The Saint pitched away his cigarette and lighted yet another. Nassen was alone. There were two of them; and nobody had thought to take Hoppy's gun away. If Hoppy could only get a second chance to draw--if Nassen's nerves could be played on, skilfully and relentlessly, until It be-came a question of which side could outlast the other . . .
'What does it feel like to be monarch of all you survey, Snowdrop?' he asked. 'Doesn't it make your little heart go pit-a-pat? I mean, suppose Hoppy and I suddenly decided we didn't love you any more, and we both jumped up together and slapped you?'
'You'd better try,' said Nassen. 'I'd be glad of the excuse.'
He spoke with a cold stolidity that made the Saint stop breathing for a moment. Not until then, perhaps, had he admitted to himself how hopeless was the idea which had crossed his mind--hopeless, at least, to achieve any results in time for it to be worth the effort.
He halted in front of Nassen, gazing at him over the gun between them. So there was only one way left. Nassen could not possibly miss him; but he might be held long enough to give Hoppy Uniatz a chance. And after that, Hoppy would have to carry the flag. . . .

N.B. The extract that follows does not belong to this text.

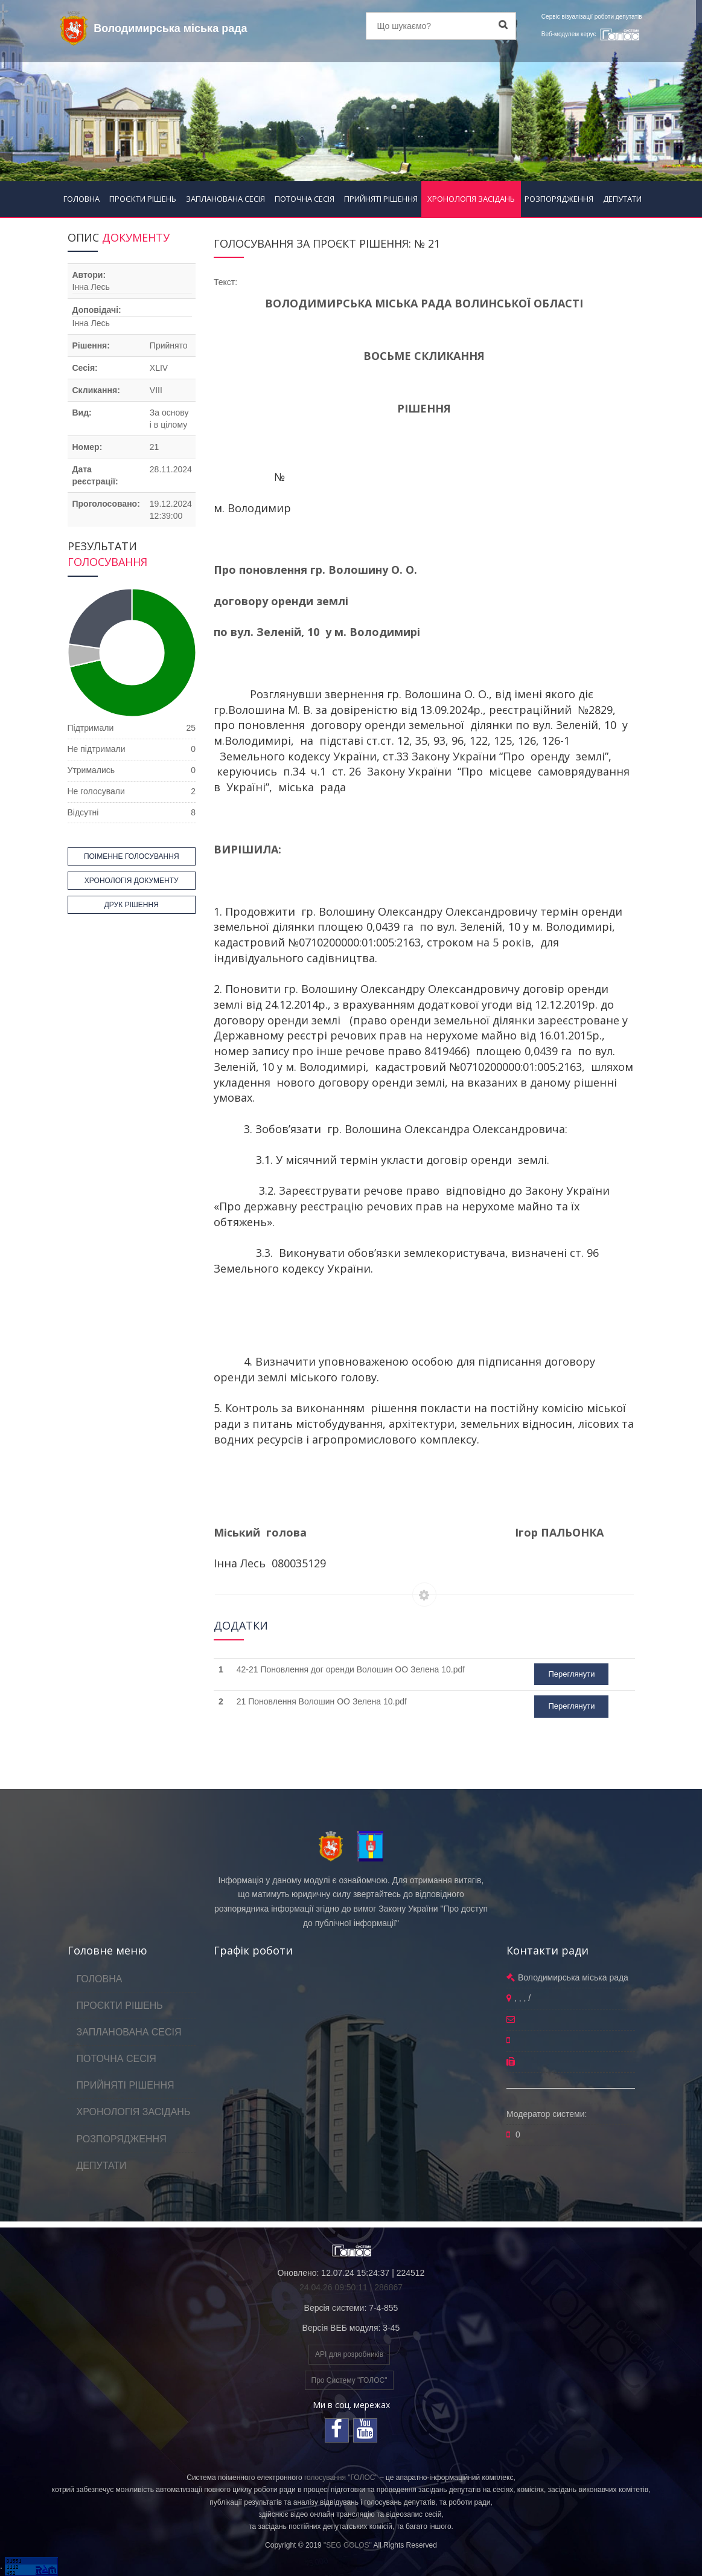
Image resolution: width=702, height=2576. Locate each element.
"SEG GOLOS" (348, 2545)
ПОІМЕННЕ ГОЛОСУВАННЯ (131, 856)
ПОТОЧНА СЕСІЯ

'You know that would be murder, don't you, Snowdrop?' he said slowly, without a flinch of fear in his bleak watchful eyes.
'Would it?' said Nassen mincingly. 'For all anyone would ever know, you're a couple of armed burglars caught red-handed. Your record at Scotland Yard will do the rest. Don't forget whose house this is------'
He broke off.
Another pair of headlights had flashed across the windows; and a car, frantically braked, skidded on the gravel outside. A bell rang in the depths of the house; the knocker hammered impatiently; then came the slight creak of the front door opening. Every movement of the man outside could be pictured from the sounds. The unlatched door moved when he plied the knocker: he looked at it for a moment in indecision--took the first hesitant step into the hall--hurried on. ...
Nassen was listening, too. And suddenly the Saint realized that the chance he had never looked for, the chance he had never thought of, had been given him. Nassen's attention was distracted--he, too, had been momentarily fascinated by the imaginary picture that could be deduced from the sequence of sounds. But he recovered less quickly than the Saint. And Simon's fist had already been clenched for a desperate blow when the interruption came.